2012年7月15日

規模の効用

ここ数年、「都市の規模」についてずっと考えている。石油ピーク後の社会を念頭においた上での「オモシロイ都市とは?」という問いである。

この先、大都市およびその近郊に住むことはリスクが高すぎると判断し、生活の拠点をより小さな都市に移した。選んだのは松本市だ。

とはいえ、石油ピークのことを考えるならば、もっと自給自足的な生活に近い場所、それを実現できるような場所に生活の拠点を構える方がいいのだろうとは思う。実際、我が家の感覚では、松本市の都市中心部に拠点を移すというのは「最終形態」ではなく、その次に向けての「つなぎ」的な位置付けである。

それでも、周囲には「最終形態」を想像しうるような自然環境が豊かである。街のど真ん中にいても、自然のエネルギーを感じることができるのは、この都市の魅力だ。というわけで、当面は、ここを拠点に、次の時代のライフスタイルを模索していこうと思っている。

ただ、「石油ピーク」云々というのは、やや言い訳めいたところがある。実際のところ、正直に言うならば、我が家が松本市に拠点を移したのは、石油ピーク要因といううより、ただ単に街が持っている魅力に惚れてしまった、という要素の方が圧倒的に強い。その魅力を一言で言えば、「街の文化レベルが高く、都市の寛容性も高い」ということに尽きる。

そんな松本は、今、「大歌舞伎」一色である。2年に1度行われる1週間程度の歌舞伎公演の間中、街は歌舞伎で大いに盛り上がる。演目は「天日坊」。リンクを見てもらえばわかるようにキャストも豪華である。

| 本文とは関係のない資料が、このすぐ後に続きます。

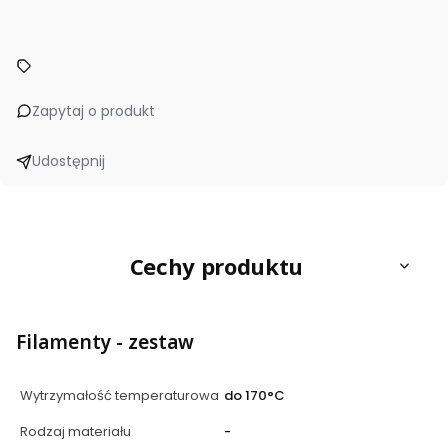
Zapytaj o produkt
Udostępnij
Cechy produktu
Filamenty - zestaw
Wytrzymałość temperaturowa
do 170°C
Rodzaj materiału
-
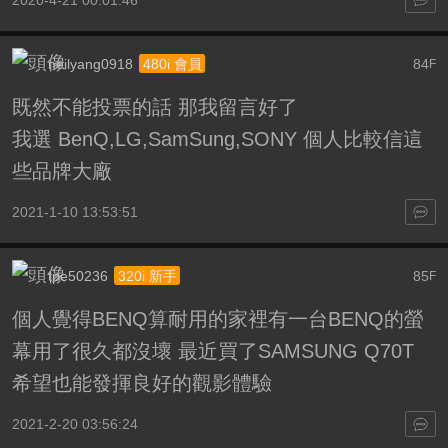
2020-4-21 00:01:46
neilyang0918
84
480i 會員
F
既然不能投票的話 那我留言好了
我選 BenQ,LG,SamSung,SONY 個人比較信這
些品牌大廠
2021-1-10 13:53:51
tpe50236
85
320i 新手
F
個人覺得BENQ算耐用的家裡有一台BENQ的螢
幕用了很久都沒壞 最近買了SAMSUNG Q70T
希望也能發揮良好的觀影體驗
2021-2-20 03:56:24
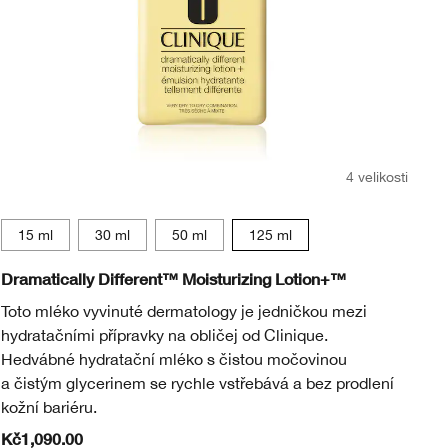
4 velikosti
15 ml
15 ml
30 ml
50 ml
125 ml
Dramatically Different™ Moisturizing Lotion+™
Dr
Toto mléko vyvinuté dermatology je jedničkou mezi
Le
hydratačními přípravky na obličej od Clinique.
ok
Hedvábné hydratační mléko s čistou močovinou
oc
a čistým glycerinem se rychle vstřebává a bez prodlení
Pl
kožní bariéru.
Kč1,090.00
Kč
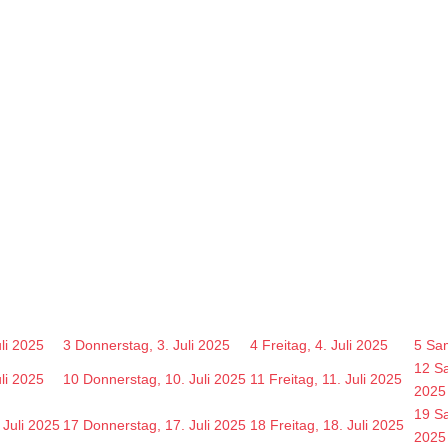
uli 2025
3
Donnerstag, 3. Juli 2025
4
Freitag, 4. Juli 2025
5
Sam
12
Sa
uli 2025
10
Donnerstag, 10. Juli 2025
11
Freitag, 11. Juli 2025
2025
19
Sa
 Juli 2025
17
Donnerstag, 17. Juli 2025
18
Freitag, 18. Juli 2025
2025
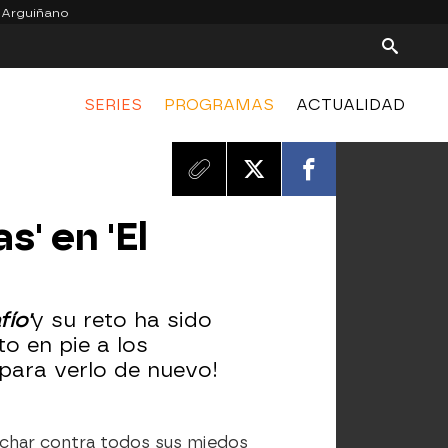
 Arguiñano
SERIES
PROGRAMAS
ACTUALIDAD
s' en 'El
fío'
y su reto ha sido
o en pie a los
 para verlo de nuevo!
uchar contra todos sus miedos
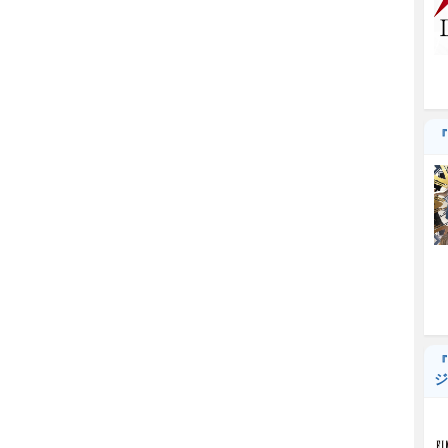
『
『
ジ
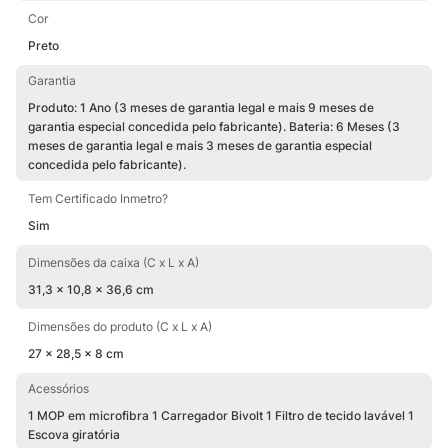
Cor
Preto
Garantia
Produto: 1 Ano (3 meses de garantia legal e mais 9 meses de
garantia especial concedida pelo fabricante). Bateria: 6 Meses (3
meses de garantia legal e mais 3 meses de garantia especial
concedida pelo fabricante).
Tem Certificado Inmetro?
Sim
Dimensões da caixa (C x L x A)
31,3 x 10,8 x 36,6 cm
Dimensões do produto (C x L x A)
27 x 28,5 x 8 cm
Acessórios
1 MOP em microfibra 1 Carregador Bivolt 1 Filtro de tecido lavável 1
Escova giratória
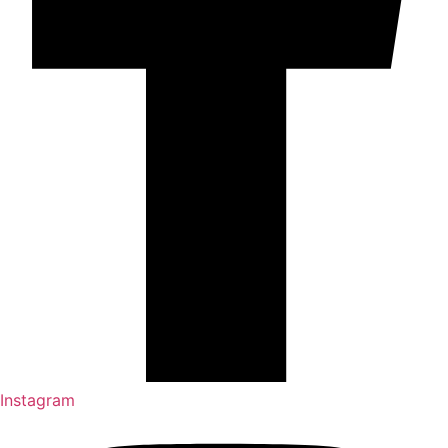
Instagram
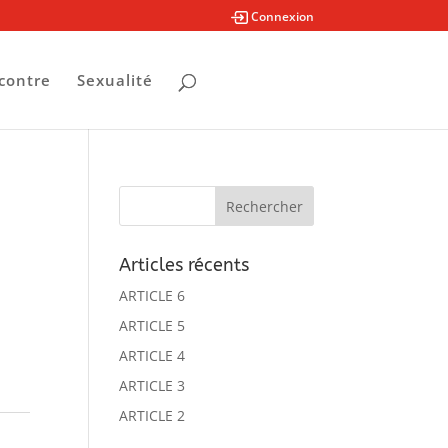
Connexion
contre
Sexualité
Articles récents
ARTICLE 6
ARTICLE 5
ARTICLE 4
ARTICLE 3
ARTICLE 2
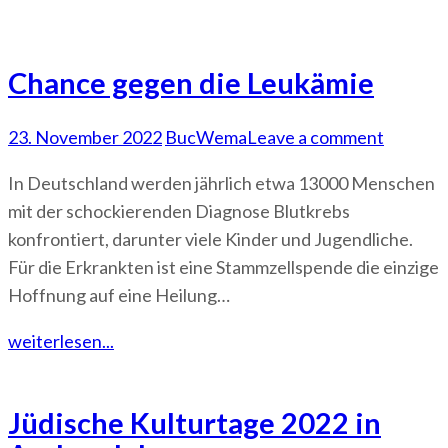
Chance gegen die Leukämie
23. November 2022
BucWema
Leave a comment
In Deutschland werden jährlich etwa 13000 Menschen
mit der schockierenden Diagnose Blutkrebs
konfrontiert, darunter viele Kinder und Jugendliche.
Für die Erkrankten ist eine Stammzellspende die einzige
Hoffnung auf eine Heilung…
weiterlesen...
Jüdische Kulturtage 2022 in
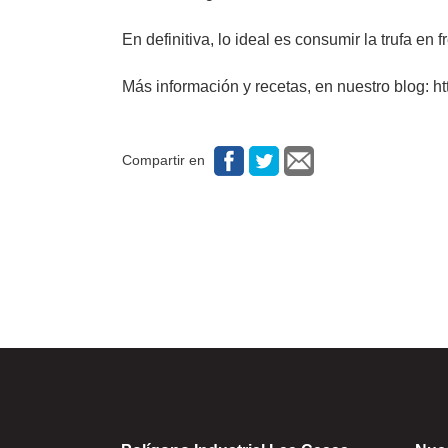
En definitiva, lo ideal es consumir la trufa e
Más información y recetas, en nuestro blog: h
Compartir en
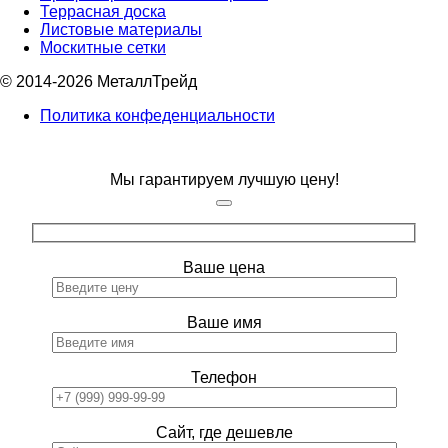
Террасная доска
Листовые материалы
Москитные сетки
© 2014-2026 МеталлТрейд
Политика конфеденциальности
Мы гарантируем лучшую цену!
Ваше цена
Ваше имя
Телефон
Сайт, где дешевле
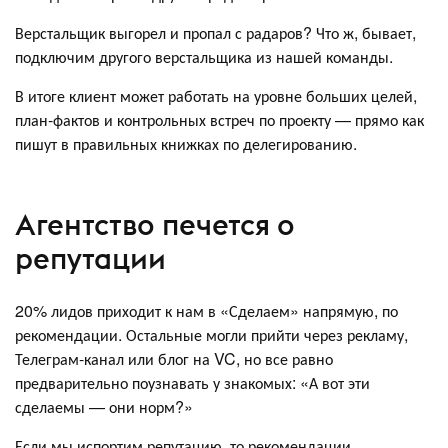
Верстальщик выгорел и пропал с радаров? Что ж, бывает,
подключим другого верстальщика из нашей команды.
В итоге клиент может работать на уровне больших целей,
план-фактов и контрольных встреч по проекту — прямо как
пишут в правильных книжках по делегированию.
Агентство печется о
репутации
20% лидов приходит к нам в «Сделаем» напрямую, по
рекомендации. Остальные могли прийти через рекламу,
Телеграм-канал или блог на VC, но все равно
предварительно поузнавать у знакомых: «А вот эти
сделаемы — они норм?»
Если мы испортим репутацию, то рекомендации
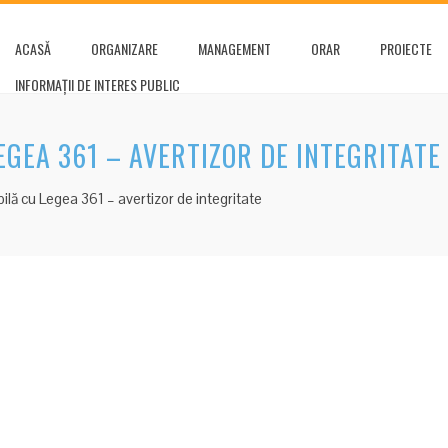
ACASĂ
ORGANIZARE
MANAGEMENT
ORAR
PROIECTE
INFORMAȚII DE INTERES PUBLIC
GEA 361 – AVERTIZOR DE INTEGRITATE
lă cu Legea 361 – avertizor de integritate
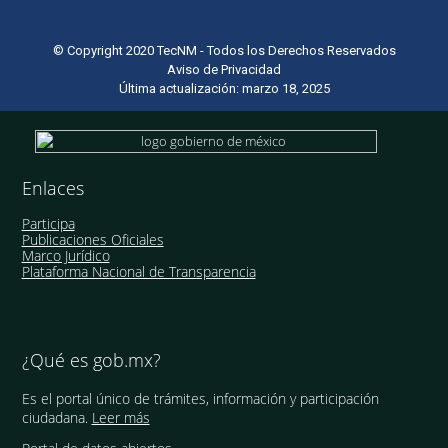
© Copyright 2020 TecNM - Todos los Derechos Reservados
Aviso de Privacidad
Última actualización: marzo 18, 2025
Enlaces
Participa
Publicaciones Oficiales
Marco Jurídico
Plataforma Nacional de Transparencia
¿Qué es gob.mx?
Es el portal único de trámites, información y participación
ciudadana.
Leer más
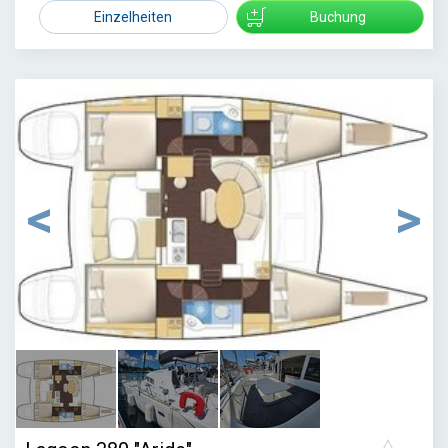
3700
Einzelheiten
Buchung
1
/
3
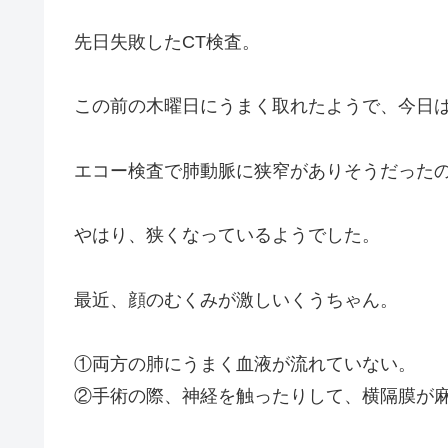
先日失敗したCT検査。
この前の木曜日にうまく取れたようで、今日
エコー検査で肺動脈に狭窄がありそうだったの
やはり、狭くなっているようでした。
最近、顔のむくみが激しいくうちゃん。
①両方の肺にうまく血液が流れていない。
②手術の際、神経を触ったりして、横隔膜が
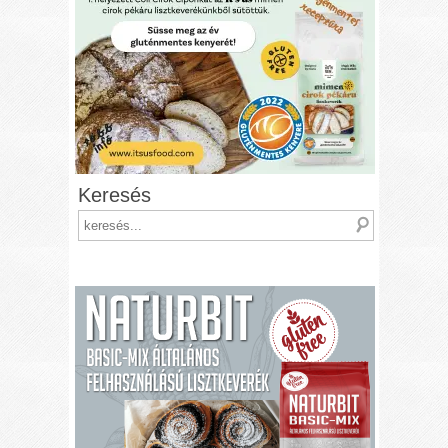
Keresés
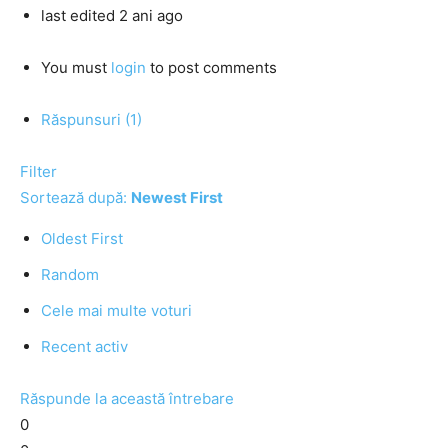
last edited 2 ani ago
You must
login
to post comments
Răspunsuri (1)
Filter
Sortează după:
Newest First
Oldest First
Random
Cele mai multe voturi
Recent activ
Răspunde la această întrebare
0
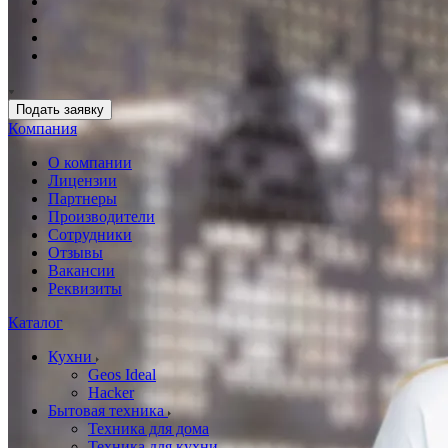
Подать заявку
Компания
О компании
Лицензии
Партнеры
Производители
Сотрудники
Отзывы
Вакансии
Реквизиты
Каталог
Кухни
Geos Ideal
Hacker
Бытовая техника
Техника для дома
Техника для кухни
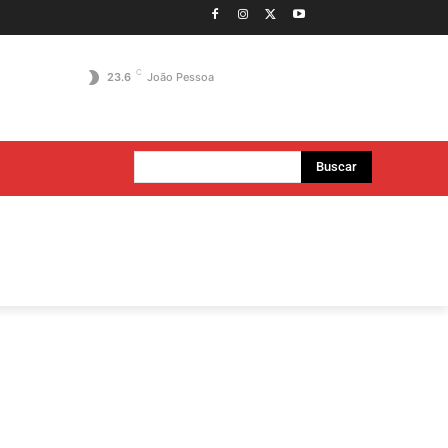
C
23.6
João Pessoa
Buscar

地方都市で、これだけの期間、これだけのキャストをとどめておけることのできる都市、言い換えれば、これだけの期間にわたって会場を満員にし続けることができる都市は、日本の中でどれくらいあるだろうか。極めて限られるのではないだろうか。

街の人びとと役者や演出家の関係が、極めて近いのも特徴だ。公演を終えた役者さんは、そのまま街に出て食事をし、飲みに行く。街の人たちも、ただ遠巻きに「有名人」を見るという態度ではなく、舞台の感想などを直接役者さんにフィードバックする。街の人が、当たり前のように舞台を見ているからこそ成り立つ関係だ。こうしたダイレクトな反応が松本公演の魅力だと語る役者さんも多い。

このような形で文化的な営みに近い距離で関われるというのは、「規模の効用」とでも呼べるものだと思う。文化イベントの数でいえば、圧倒的に東京の方が多いだろう。ただ、東京では都市の規模が大きすぎて、文化・芸術との距離が遠くなってしまう。劇場までの物理的な距離も遠い。東京という巨大都市の中で、せっかくの文化イベントが埋没してしまうのだ。

その点、松本はいい。文化イベントを呼べるだけの規模がありながら、埋没してしまうほど大きくはない。というより、街をあげて盛り上がらなければ、トップレベルの文化を呼ぶことができないくらい小さな都市に過ぎない。市民の文化・芸術に対する理解が深いから、盛り上げようとするし、実際に盛り上がる。

日曜日の昼間は、歌舞伎役者さんたちが松本城に向かって人力車でパレードする「登城行列」が行われた。今にも雨が降り出しそうな天気だったにもかかわらず、沿道には多くの市民が集っていた。すごい動員力である。文化イベントが、街に根付いているからこそなのだろう。

この週末から、松本出身で世界的なアーティスト草間彌生さんの「草間彌生展」が市民美術館で始まった。コミュニティシネマ運動も盛んで、良質の映画が毎月のように上映されている。来月は、小澤征爾さんが総監督を務める「サイトウ・キネン・フェスティバル」も行われる。

物理的にも心理的にも「すぐそば」という距離感でこうしたイベントと触れあえるのは、松本の魅力だ。「規模の効用」だと言える。大きければいい、量が多ければいい、という時代は終わろうとしているのだ。もちろん、都市も例外ではない。